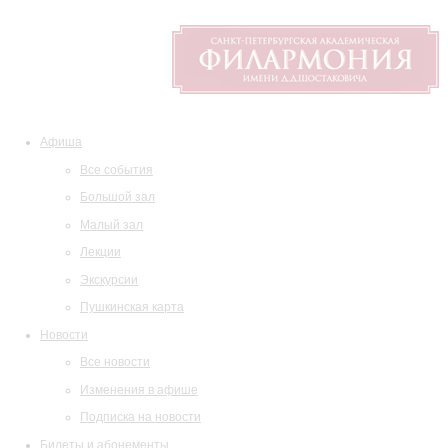
Афиша
Все события
Большой зал
Малый зал
Лекции
Экскурсии
Пушкинская карта
Новости
Все новости
Изменения в афише
Подписка на новости
Билеты и абонементы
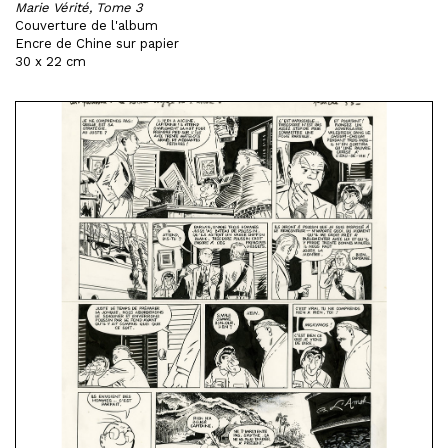
Marie Vérité, Tome 3
Couverture de l'album
Encre de Chine sur papier
30 x 22 cm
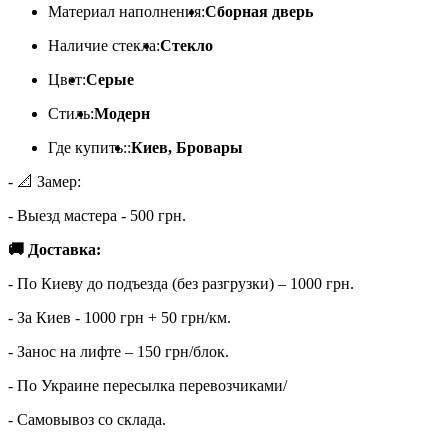
Материал наполнения:
Сборная дверь
Наличие стекла:
Стекло
Цвет:
Серые
Стиль:
Модерн
Где купить::
Киев, Бровары
- 📐 Замер:
- Выезд мастера - 500 грн.
🚚 Доставка:
- По Киеву до подъезда (без разгрузки) – 1000 грн.
- За Киев - 1000 грн + 50 грн/км.
- Занос на лифте – 150 грн/блок.
- По Украине пересылка перевозчиками/
- Самовывоз со склада.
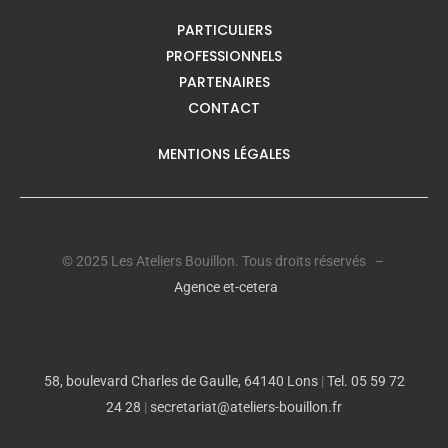
PARTICULIERS
PROFESSIONNELS
PARTENAIRES
CONTACT
MENTIONS LÉGALES
© 2025 Les Ateliers Bouillon. Tous droits réservés –
Agence et-cetera
58, boulevard Charles de Gaulle, 64140 Lons
|
Tel. 05 59 72
24 28
|
secretariat@ateliers-bouillon.fr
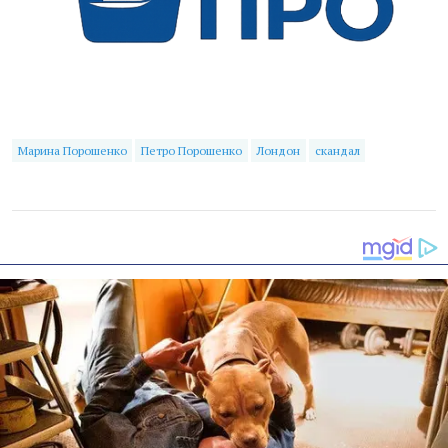
Марина Порошенко
Петро Порошенко
Лондон
скандал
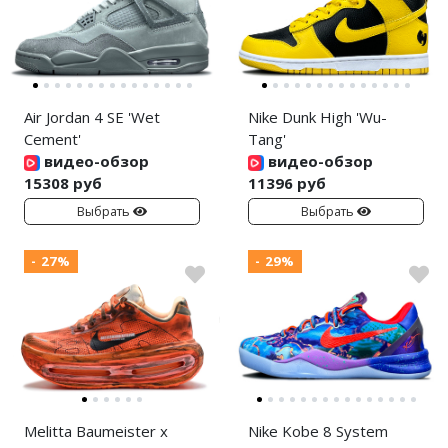
Air Jordan 4 SE 'Wet
Nike Dunk High 'Wu-
Cement'
Tang'
видео-обзор
видео-обзор
15308 руб
11396 руб
Выбрать
Выбрать
- 27%
- 29%
Melitta Baumeister x
Nike Kobe 8 System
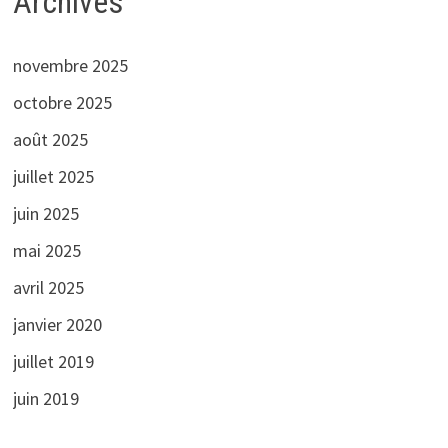
Archives
novembre 2025
octobre 2025
août 2025
juillet 2025
juin 2025
mai 2025
avril 2025
janvier 2020
juillet 2019
juin 2019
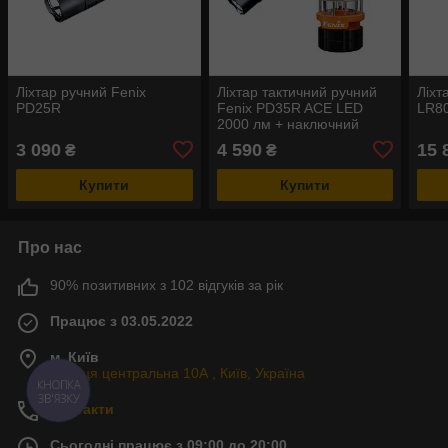
Ліхтар ручний Fenix
Ліхтар тактичний ручний
Ліхт
PD25R
Fenix PD35R ACE LED
LR8
2000 лм + наключний
ліхтар CL01
3 090
4 590
15 
₴
₴
(помаранчевий) |
Лімітована серія
Купити
Купити
Про нас
90% позитивних з 102 відгуків за рік
Працює з 03.05.2022
м. Київ
Вулиця центральна 10А , Київ, Україна
КНОПКА
ЗВ'ЯЗКУ
Контакти
Сьогодні працює з 09:00 до 20:00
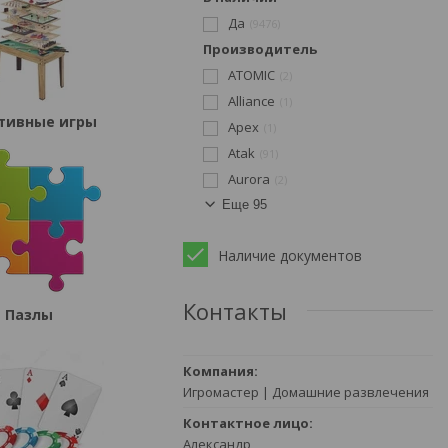
Да
9476
Производитель
ATOMIC
2
Alliance
1
тивные игры
Apex
1
Atak
91
Aurora
2
Еще 95
Наличие документов
Контакты
Пазлы
Игромастер | Домашние развлечения
Александр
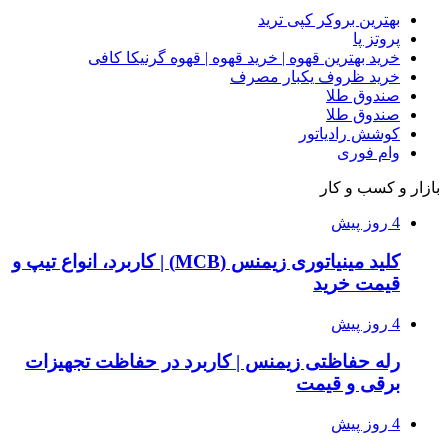
بهترین بروکر کپی ترید
پروتز پا
خرید بهترین قهوه | خرید قهوه | قهوه گرنیکا کافی
خرید ظروف یکبار مصرف
صندوق طلا
صندوق طلا
کوشش رادیاتور
وام فوری
بازار و کسب و کار
4 روز پیش
کلید مینیاتوری زیمنس (MCB) | کاربرد، انواع تیپ و
قیمت خرید
4 روز پیش
رله حفاظتی زیمنس | کاربرد در حفاظت تجهیزات
برقی و قیمت
4 روز پیش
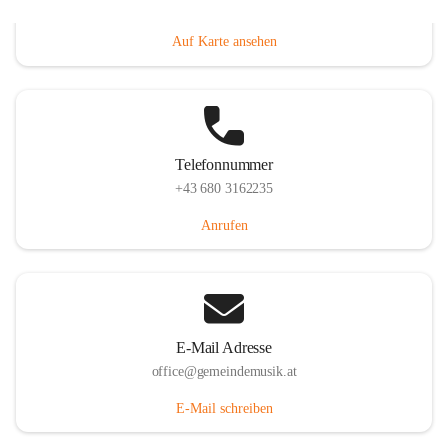
Villacher Straße 250, 9710 Paternion, AUT
Auf Karte ansehen
Telefonnummer
+43 680 3162235
Anrufen
E-Mail Adresse
office@gemeindemusik.at
E-Mail schreiben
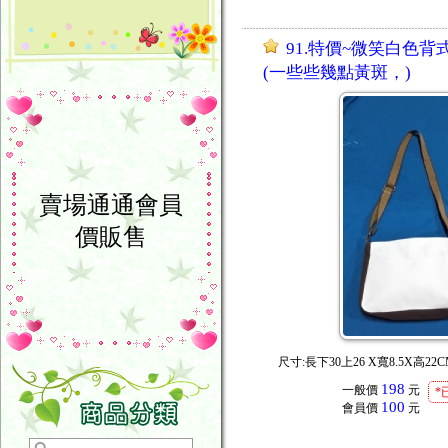
91.特價~微笑白色背
(一些些幾點黃斑，)
賣場通通會員
價販售
尺寸:長下30上26 X寬8.5X高22
198
一般價
元
*
100
會員價
元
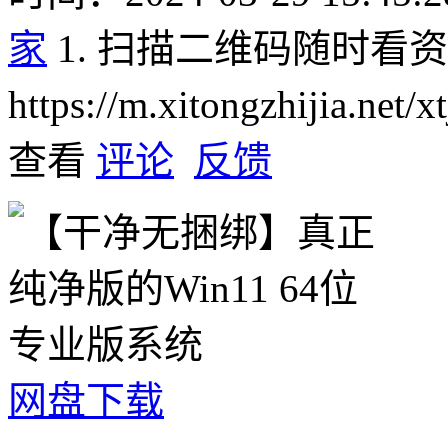
家
1. 扫描二维码随时看
https://m.xitongzhijia.net
查看
评论
反馈
网盘下载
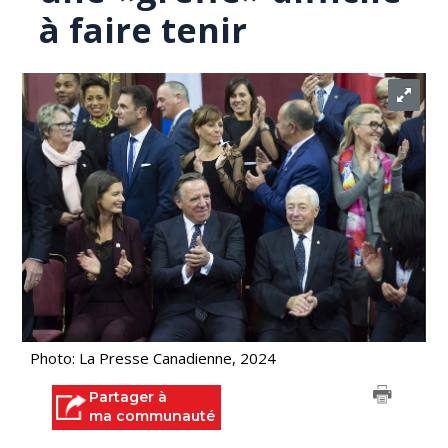
à faire tenir
Photo: La Presse Canadienne, 2024
Partager à
ma communauté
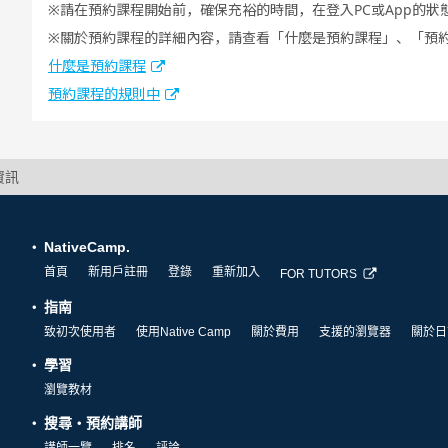
請在預約課程開始前，確保充裕的時間，在登入PC或App的狀
關於預約課程的詳細內容，請查看「什麼是預約課程」、「預
什麼是預約課程
預約課程的規則中
資訊
NativeCamp.
首頁
新用戶註冊
登錄
重新加入
FOR TUTORS
指南
致初次使用者
使用Native Camp
關於費用
支援的瀏覽器
關於日
學習
瀏覽教材
搜尋・預約講師
講師一覽
排名
評論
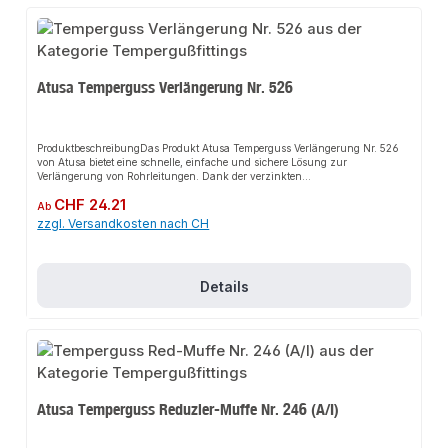
Atusa Temperguss Verlängerung Nr. 526
ProduktbeschreibungDas Produkt Atusa Temperguss Verlängerung Nr. 526
von Atusa bietet eine schnelle, einfache und sichere Lösung zur
Verlängerung von Rohrleitungen. Dank der verzinkten
Tempergusskonstruktion sorgt es für perfekten Halt und passt sich flexibel
Regulärer Preis:
CHF 24.21
an verschiedene industrielle und gewerbliche Anwendungen an. Das robuste
Ab
Design und die einfache Montage machen dieses Produkt zu einer
zzgl. Versandkosten nach CH
zuverlässigen Wahl für jede Installation.EigenschaftenMaterial: Temperguss,
verzinktVerlängerungDVGW ZertifizierungDIN/EN 10242
NormKorrosionsbeständigAnwendungsbereicheIndustrieanlagenGewerbliche
GebäudeWasseraufbereitungÖl- und GasindustrieProduktdatenMarke:
Details
AtusaModell: Temperguss Verlängerung Nr. 526Zertifizierung: DVGWNorm:
DIN/EN 10242In unserem Sortiment finden Sie auch passende
Rohrverbindungen sowie weitere Produkte für den Anschluss.
Atusa Temperguss Reduzier-Muffe Nr. 246 (A/I)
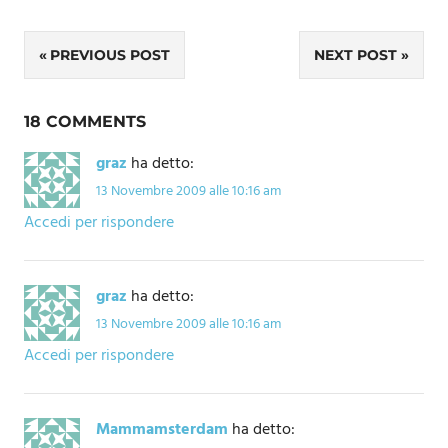
Navigazione
PREVIOUS POST
NEXT POST
articoli
18 COMMENTS
graz
ha detto:
13 Novembre 2009 alle 10:16 am
Accedi per rispondere
graz
ha detto:
13 Novembre 2009 alle 10:16 am
Accedi per rispondere
Mammamsterdam
ha detto:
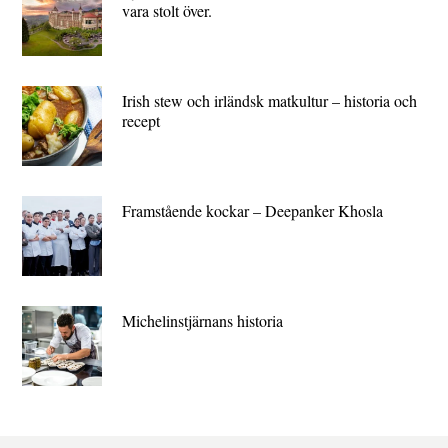
vara stolt över.
Irish stew och irländsk matkultur – historia och
recept
Framstående kockar – Deepanker Khosla
Michelin­stjärnans historia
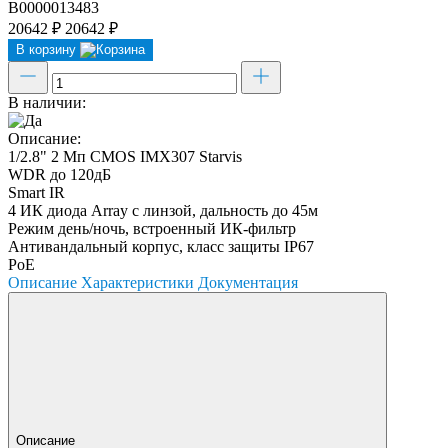
В0000013483
20642 ₽
20642 ₽
В корзину
В наличии:
Описание:
1/2.8" 2 Мп CMOS IMX307 Starvis
WDR до 120дБ
Smart IR
4 ИК диода Array с линзой, дальность до 45м
Режим день/ночь, встроенный ИК-фильтр
Антивандальный корпус, класс защиты IР67
PoE
Описание
Характеристики
Документация
Описание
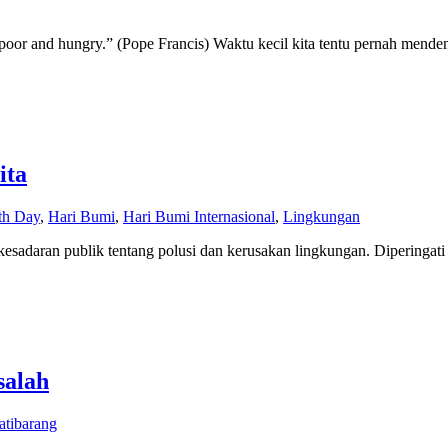
 poor and hungry.” (Pope Francis) Waktu kecil kita tentu pernah mende
ita
th Day
,
Hari Bumi
,
Hari Bumi Internasional
,
Lingkungan
daran publik tentang polusi dan kerusakan lingkungan. Diperingati ta
salah
atibarang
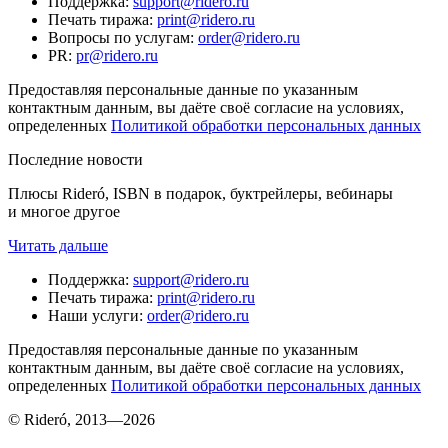
Поддержка
:
support@ridero.ru
Печать тиража
:
print@ridero.ru
Вопросы по услугам
:
order@ridero.ru
PR
:
pr@ridero.ru
Предоставляя персональные данные по указанным
контактным данным, вы даёте своё согласие на условиях,
определенных
Политикой обработки персональных данных
Последние новости
Плюсы Rideró, ISBN в подарок, буктрейлеры, вебинары
и многое другое
Читать дальше
Поддержка
:
support@ridero.ru
Печать тиража
:
print@ridero.ru
Наши услуги
:
order@ridero.ru
Предоставляя персональные данные по указанным
контактным данным, вы даёте своё согласие на условиях,
определенных
Политикой обработки персональных данных
© Rideró, 2013—
2026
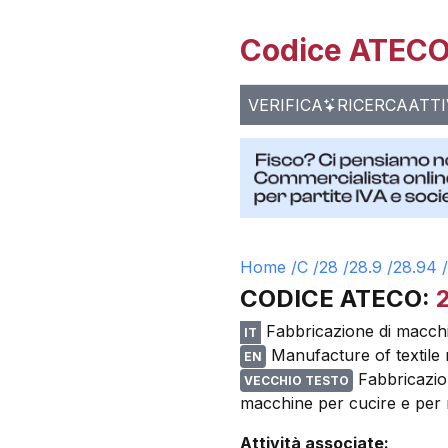
Codice ATECO 
VERIFICA
RICERCA
ATTI
Home /
C
/
28
/
28.9
/
28.94
/
CODICE ATECO:
Fabbricazione di macchin
IT
Manufacture of textile
EN
Fabbricazion
VECCHIO TESTO
macchine per cucire e per m
Attività associate:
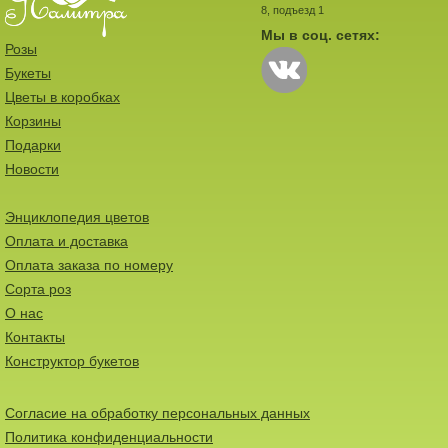
8, подъезд 1
Мы в соц. сетях:
Розы
Букеты
Цветы в коробках
Корзины
Подарки
Новости
Энциклопедия цветов
Оплата и доставка
Оплата заказа по номеру
Сорта роз
О нас
Контакты
Конструктор букетов
Согласие на обработку персональных данных
Политика конфиденциальности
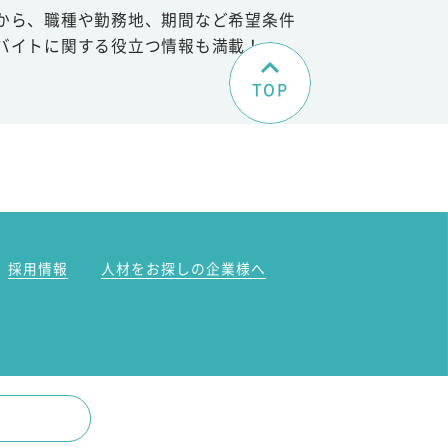
から、職種や勤務地、期間など希望条件
バイトに関する役立つ情報も満載！
TOP
。
採用情報
人材をお探しの企業様へ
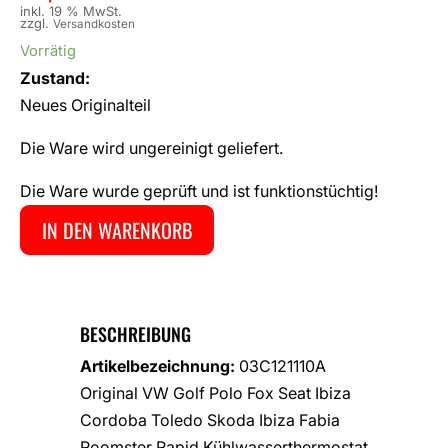
inkl. 19 % MwSt.
zzgl.
Versandkosten
Vorrätig
Zustand:
Neues Originalteil
Die Ware wird ungereinigt geliefert.
Die Ware wurde geprüft und ist funktionstüchtig!
IN DEN WARENKORB
BESCHREIBUNG
Artikelbezeichnung:
03C121110A
Original VW Golf Polo Fox Seat Ibiza
Cordoba Toledo Skoda Ibiza Fabia
Roomster Rapid Kühlwasserthermostat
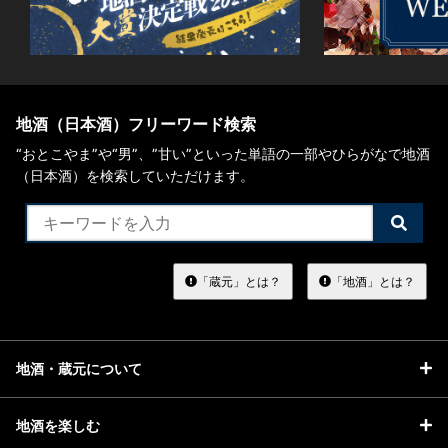
地酒（日本酒）フリーワード検索
“おとこやま”や“男”、”甘い”といった単語の一部やひらがなで地酒
（日本酒）を検索していただけます。
検
索
す
る
「蔵元」とは？
「地酒」とは？
地酒・蔵元について
地酒を楽しむ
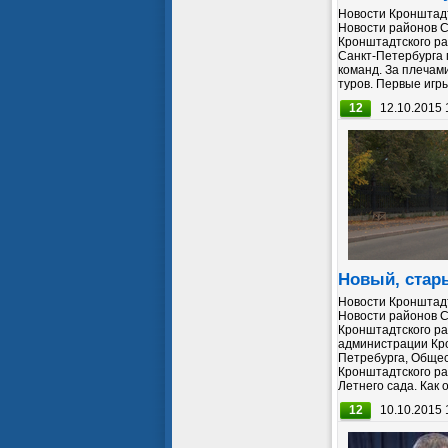
Новости Кронштадт
Новости районов С
Кронштадтского ра
Санкт-Петербурга 
команд. За плечам
туров. Первые игры
12
12.10.2015 
Новый, стар
Новости Кронштадт
Новости районов С
Кронштадтского ра
администрации Кр
Петребурга, Обще
Кронштадтского ра
Летнего сада. Как о
12
10.10.2015 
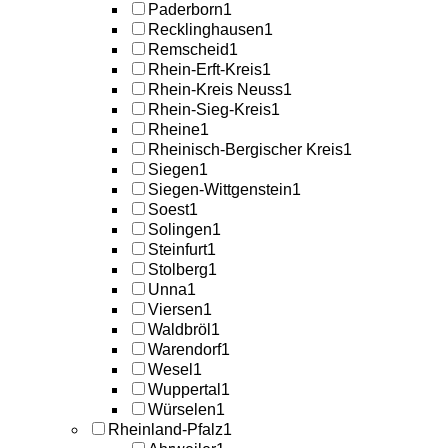
Paderborn
1
Recklinghausen
1
Remscheid
1
Rhein-Erft-Kreis
1
Rhein-Kreis Neuss
1
Rhein-Sieg-Kreis
1
Rheine
1
Rheinisch-Bergischer Kreis
1
Siegen
1
Siegen-Wittgenstein
1
Soest
1
Solingen
1
Steinfurt
1
Stolberg
1
Unna
1
Viersen
1
Waldbröl
1
Warendorf
1
Wesel
1
Wuppertal
1
Würselen
1
Rheinland-Pfalz
1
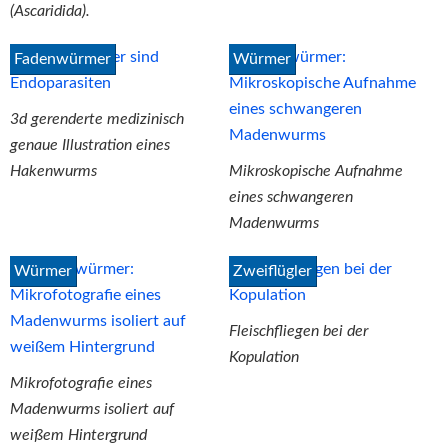
(Ascaridida).
Fadenwürmer
Würmer
3d gerenderte medizinisch
genaue Illustration eines
Hakenwurms
Mikroskopische Aufnahme
eines schwangeren
Madenwurms
Würmer
Zweiflügler
Fleischfliegen bei der
Kopulation
Mikrofotografie eines
Madenwurms isoliert auf
weißem Hintergrund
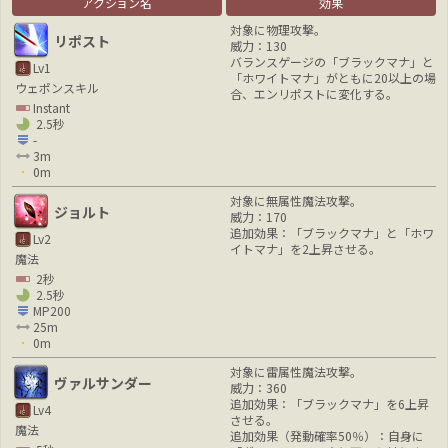
アクション名
効果
対象に物理攻撃。
リポスト
威力：130
バランスゲージの「ブラックマナ」と
Lv1
「ホワイトマナ」がともに20以上の場
ウェポンスキル
合、エンリポストに変化する。
Instant
2.5秒
-
3m
0m
対象に無属性魔法攻撃。
ジョルト
威力：170
追加効果：「ブラックマナ」と「ホワ
Lv2
イトマナ」を2上昇させる。
魔法
2秒
2.5秒
MP200
25m
0m
対象に雷属性魔法攻撃。
ヴァルサンダー
威力：360
追加効果：「ブラックマナ」を6上昇
Lv4
させる。
魔法
追加効果（発動確率50％）：自身に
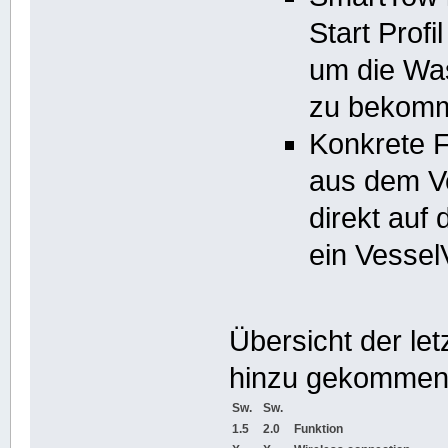
Start Profi
um die Was
zu bekom
Konkrete 
aus dem V
direkt au
ein Vessel
Übersicht der le
hinzu gekommen
Sw.
Sw.
1.5
2.0
Funktion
----------
▸ Problem details
Return the material line for line, from its beginning to the line that contains "- Выезд мастера - 500 грн.", with the pictures left out.

▸ Result of this exercise
Афиша
Все события
Большой зал
Малый зал
Лекции
Экскурсии
Пушкинская карта
Новости
Все новости
Изменения в афише
Подписка на новости
Билеты и абонементы
Marie Vérité, Tome 3
Couverture de l'album
Encre de Chine sur papier
30 x 22 cm
Материал наполнения:
Сборная дверь
Наличие стекла:
Стекло
Цвет:
Серые
Стиль:
Модерн
Где купить::
Киев, Бровары
- 📐 Замер:
- Выезд мастера - 500 грн.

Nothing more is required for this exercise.